Some people find it helpful and encouraging to read stories from others who have had a healthy pregnancy after a loss or losses. Others find it unhelpful or even hurtful to think of others having a baby and some might be upset by comments like ‘Never give up’. That’s why we have two separate boards on our forum for ‘Pregnancy after Loss’.
Our Pregnancy after miscarriage page has more support and information, including a film, a leaflet, stories and details about our private Pregnant After Loss Facebook group.
When the trying stops
For some women and their partners, there comes a time when they begin to think about stopping their attempts to have a baby. This can be hard enough if you already have a child or children. But it can be an especially difficult and painful decision if you are childless.

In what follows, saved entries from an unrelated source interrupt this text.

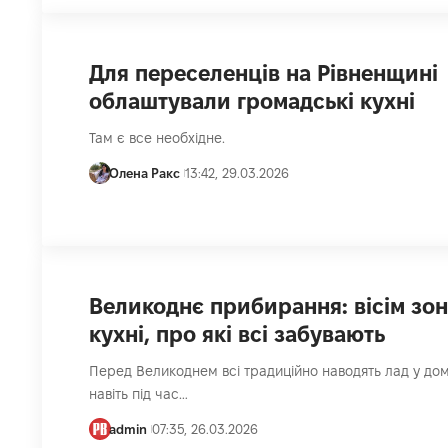
Для переселенців на Рівненщині
облаштували громадські кухні
Там є все необхідне.
Олена Ракс
13:42, 29.03.2026
Великоднє прибирання: вісім зон
кухні, про які всі забувають
Перед Великоднем всі традиційно наводять лад у дом
навіть під час…
admin
07:35, 26.03.2026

There are all sorts of reasons why people stop trying:
- repeated losses
- fertility problems and/or advancing maternal age
- physical or mental health problems
- relationship or financial issues or
- a combination of any of these.
Making the decision to stop trying is usually a process and you may make and un-make it more than once. It means facing a different kind of future from the one you were planning and while that can bring real sadness, it can also bring a sense of closure.
I feel my family is complete now. Just my husband and me and our memories of the tiny lives we had with us for a short while.
Wendy’s blog is a powerful account of her experience and feelings on making that decision. Edith’s blog asks the question ‘Why can’t I stop trying?’. And while Anna’s poem describes her and her partner’s journey through recurrent miscarriage, it also reflects their decision to choose adoption as a positive and hopeful way forward.
The organisation Fertility Network UK offers specialist information and support for anyone facing the challenge of childlessness.